No yoga exercise, no meditation in a chapel filled with music will rid you of your blues better than the humble task of making your own bread. - from M.F.K. Fisher's The Art of Eating

Everything that slows us down and forces patience, everything that sets us back into the slow circles of nature, is a help. Gardening is an instrument of grace. - May Sarton

Households that have lost the soul of cooking from their routines may not know what they are missing: the song of a stir-fry sizzle, the small talk of clinking measuring spoons, the yeasty scent of rising dough, the painting of flavors onto a pizza before it slides into the oven. - Barbara Kingsolver.


Friday, October 6, 2017

Mission at Nuremberg by Tim Townsend

Can thoroughly evil men be redeemed? That was the key question for the administrators and lawyers connected with the trials of Nazi war criminals after WWII. Did they deserve spiritual help? Would they even want it?

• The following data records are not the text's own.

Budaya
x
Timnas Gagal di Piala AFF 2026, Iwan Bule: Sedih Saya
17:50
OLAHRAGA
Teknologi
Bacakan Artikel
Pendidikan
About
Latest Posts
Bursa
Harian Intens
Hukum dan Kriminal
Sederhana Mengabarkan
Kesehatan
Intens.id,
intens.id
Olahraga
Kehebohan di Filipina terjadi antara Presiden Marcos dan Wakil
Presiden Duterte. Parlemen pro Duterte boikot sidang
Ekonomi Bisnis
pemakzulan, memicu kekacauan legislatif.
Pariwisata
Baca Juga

Some wanted to exterminate them without a trial since their guilt was so obvious. But others felt a trial was important because it distinguished between revenge and punishment. Gordon Dean (press spokesperson for the chief prosecutor at the Nuremberg Trials) wrote, "The concept that guilt should be fairly ascertained is so embedded in the charters of civilized countries that we cannot afford to abandon it here simply because the guilt is great."

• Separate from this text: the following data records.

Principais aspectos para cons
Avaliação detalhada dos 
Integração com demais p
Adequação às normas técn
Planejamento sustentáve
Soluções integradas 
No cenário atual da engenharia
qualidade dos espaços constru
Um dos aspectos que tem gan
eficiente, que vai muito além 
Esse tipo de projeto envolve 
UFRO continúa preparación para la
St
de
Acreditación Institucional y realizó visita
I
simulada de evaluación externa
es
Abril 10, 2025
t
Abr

Based on the religious rights clause of the Geneva Convention, Henry Gerecke, a Lutheran pastor from St. Louis, was called to minister to the Germans on death row. He felt that God was the ultimate Judge and that the earthly guilt of his "congregation" was of no significance as far as he was concerned. His only duty was the care of souls. He asked God to preserve him from any prejudice against those who spiritual care had been committed to his charge.  Some wondered how he could comfort these Nazis who had caused the world so much heartache? How could he minister to the leaders of a movement that had taken millions of lives? He was even criticized for shaking their hands on their first encounter. But he was operating on the principle, "If your enemies are hungry, give them bread to eat; and if they are thirsty, give them water."

What follows is a fascinating story of 22 men during their last weeks on earth. Thirteen of them attended Gerecke's daily services. Four attended Catholic mass and five refused all spiritual counsel. Some repented and some went to their deaths declaring themselves innocent of all wrong-doing.

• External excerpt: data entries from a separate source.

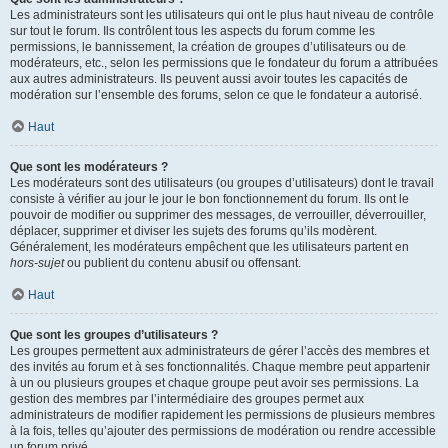
Les administrateurs sont les utilisateurs qui ont le plus haut niveau de contrôle
sur tout le forum. Ils contrôlent tous les aspects du forum comme les
permissions, le bannissement, la création de groupes d’utilisateurs ou de
modérateurs, etc., selon les permissions que le fondateur du forum a attribuées
aux autres administrateurs. Ils peuvent aussi avoir toutes les capacités de
modération sur l’ensemble des forums, selon ce que le fondateur a autorisé.
Haut
Que sont les modérateurs ?
Les modérateurs sont des utilisateurs (ou groupes d’utilisateurs) dont le travail
consiste à vérifier au jour le jour le bon fonctionnement du forum. Ils ont le
pouvoir de modifier ou supprimer des messages, de verrouiller, déverrouiller,
déplacer, supprimer et diviser les sujets des forums qu’ils modèrent.
Généralement, les modérateurs empêchent que les utilisateurs partent en
hors-sujet
ou publient du contenu abusif ou offensant.
Haut
Que sont les groupes d’utilisateurs ?
Les groupes permettent aux administrateurs de gérer l’accès des membres et
des invités au forum et à ses fonctionnalités. Chaque membre peut appartenir
à un ou plusieurs groupes et chaque groupe peut avoir ses permissions. La
gestion des membres par l’intermédiaire des groupes permet aux
administrateurs de modifier rapidement les permissions de plusieurs membres
à la fois, telles qu’ajouter des permissions de modération ou rendre accessible
un forum privé.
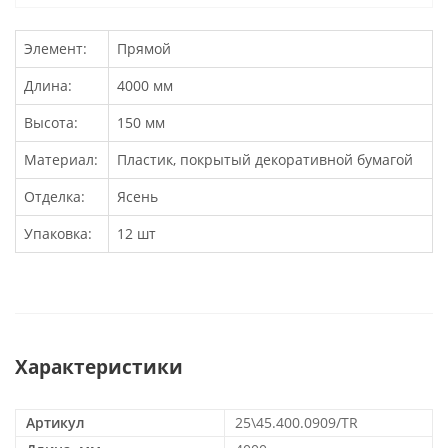
Элемент:
Прямой
Длина:
4000 мм
Высота:
150 мм
Материал:
Пластик, покрытый декоративной бумагой
Отделка:
Ясень
Упаковка:
12 шт
Характеристики
Артикул
25\45.400.0909/TR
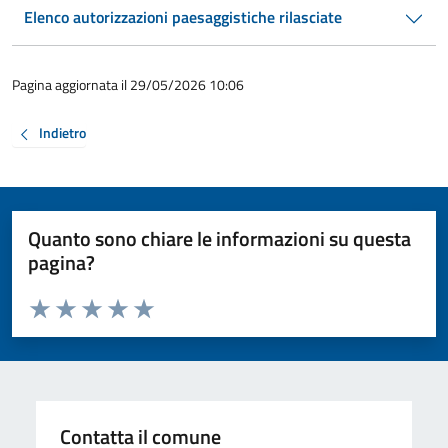
Elenco autorizzazioni paesaggistiche rilasciate
Pagina aggiornata il 29/05/2026 10:06
Indietro
Quanto sono chiare le informazioni su questa
pagina?
Valuta da 1 a 5 stelle la pagina
Valuta 1 stelle su 5
Valuta 2 stelle su 5
Valuta 3 stelle su 5
Valuta 4 stelle su 5
Valuta 5 stelle su 5
Contatta il comune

Although the facts behind this book were gripping, the prose was often lacking.  (I have found this to be true with most WWII non-fiction.) Because the recorded spiritual conversations between Gerecke and the prisoners fill only about 6 percent of the book's 300 pages, Townsend had to put in A LOT of filler. He gives 150 pages of background (including the grades the chaplains got in college) before Gerecke actually meets his prison congregants. In Chapter 9 he meanders through his odd understanding of the Old Testament. In another chapter he writes extensively about the Lord's Supper.

Still, I'm glad I gave this book a chance. I was impressed that these men were given a fair trial in spite of the overwhelming proof of their guilt. I was touched by Gerecke's life and that he took the eternal destiny of these men seriously enough to dedicate himself to their care. Most of all I was amazed at the miracle that God did in the hearts of some of the men.

P.S. Exceptions to dry WWII non-fiction are Lauren Hillenbrand's Unbroken, Robert Edsel's The Monuments Men, Robert Leckie's Helmet for My Pillow, and anything by Ernie Pyle.)